For steelheading, Fluoro is best used as leader/tippet and is definitely not necessary as mainline. I only use it for it's lack of visivility in water. Typically, Steelhead could care less what's more than a few feet from the bait/fly as long as it's not highly obnoxious, visible, and loud. 

C510I 

C510I


----------



## Steel Cranium (Aug 22, 2005)

CARL510ISLE said:


> Typically, Steelhead could care less what's more than a few feet from the bait/fly as long as it's not highly obnoxious, visible, and loud.
> 
> C510I


I have fished next to a few guys who would fit this description, and they still caught fish...

Fluorocarbon mainline, no. Sinks too much. I use a fluorocarbon leader only when the conditions dictate (clear water) when using a mono mainline. Less knots for stronger line strength. I don't like using a braid mainline (no stretch, sometimes questionable abrasion resistance) but would always use a fluorocarbon leader when using braid.


----------



## Alter (Apr 8, 2004)

I rarely even bothered with using fluoro for leaders on my spinning gear last year. I've worried less and less about leaders every year that I've fished for steelhead as I've got to know the fish better. I don't spin fish much but when I do this year I'll be using Berkley XL 8-10 mono as my mainline and while I'll pack some fluoro for leaders I won't bother with it unless I'm getting out fished by people using leaders.

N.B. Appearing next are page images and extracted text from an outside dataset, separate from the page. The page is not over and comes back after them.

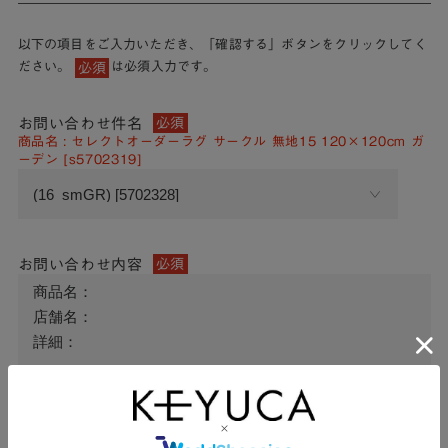
以下の項目をご入力いただき、「確認する」ボタンをクリックしてく
ださい。
は必須入力です。
必須
お問い合わせ件名
必須
商品名 : セレクトオーダーラグ サークル 無地15 120×120cm ガ
ーデン [s5702319]
お問い合わせ内容
必須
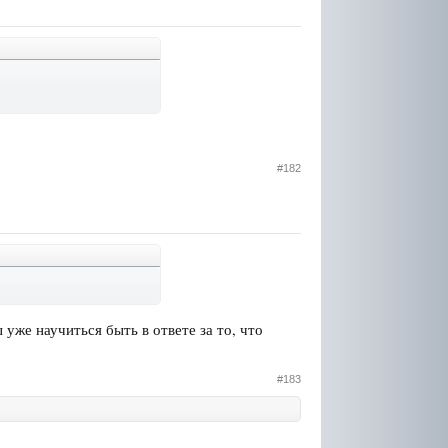
#182
уже научиться быть в ответе за то, что
#183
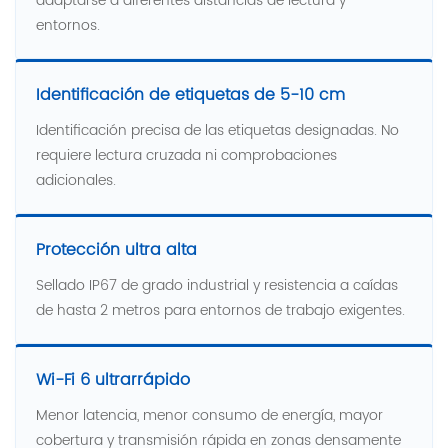
adaptarse a diferentes distancias de lectura y
entornos.
Identificación de etiquetas de 5-10 cm
Identificación precisa de las etiquetas designadas. No
requiere lectura cruzada ni comprobaciones
adicionales.
Protección ultra alta
Sellado IP67 de grado industrial y resistencia a caídas
de hasta 2 metros para entornos de trabajo exigentes.
Wi-Fi 6 ultrarrápido
Menor latencia, menor consumo de energía, mayor
cobertura y transmisión rápida en zonas densamente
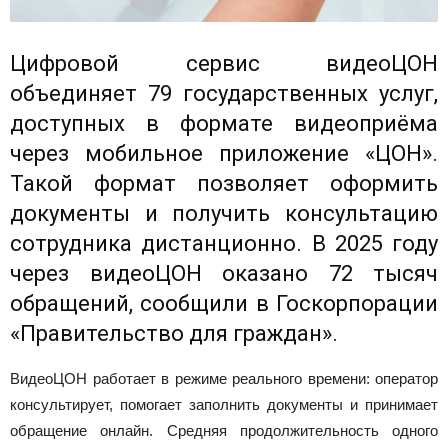
Цифровой сервис видеоЦОН
объединяет 79 государственных услуг,
доступных в формате видеоприёма
через мобильное приложение «ЦОН».
Такой формат позволяет оформить
документы и получить консультацию
сотрудника дистанционно. В 2025 году
через видеоЦОН оказано 72 тысяч
обращений, сообщили в Госкорпорации
«Правительство для граждан».
ВидеоЦОН работает в режиме реального времени: оператор
консультирует, помогает заполнить документы и принимает
обращение онлайн. Средняя продолжительность одного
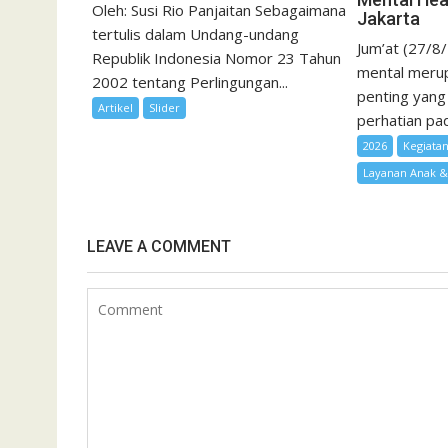
Oleh: Susi Rio Panjaitan Sebagaimana
Jakarta
tertulis dalam Undang-undang
Jum’at (27/8
Republik Indonesia Nomor 23 Tahun
mental merup
2002 tentang Perlingungan...
penting yang
Artikel
Slider
perhatian pad
2026
Kegiata
Layanan Anak 
LEAVE A COMMENT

On a similar note, I find it funny that guys worry about fish seeing their leader but don't worry about loading their mainline with a heavy shot pattern. Do they seriously think the fish will be scared of their line but not that trail of lead floating in the water pointing to their bait?

Steve


----------



## ShutUpNFish (Apr 17, 2007)

Theres no need really. It can be both overkill and expensive and is, IMO, totally unecessary. A flouro leader 18 to 24" should suffice. I also do not think that flouros have the durability qualities as some of the monos on the market today and it generally sinks....specialty monos that float, are abbrasion resistant, less stretch and smaller diameters and most of all very affordable and reasonably priced are the way to go for "mainline". My .02


----------



## thephildo0916 (Mar 4, 2009)

Thanks guys. Just looking for some input as I put my setup together.


----------



## RiverDoc (Mar 12, 2010)

Leader's are a necessary evil. I too can go without leaders for a short time; however, if you have an expensive or high quality mainline, leaders and swivel will help reduce line twist and save your mainline. RiverDoc


----------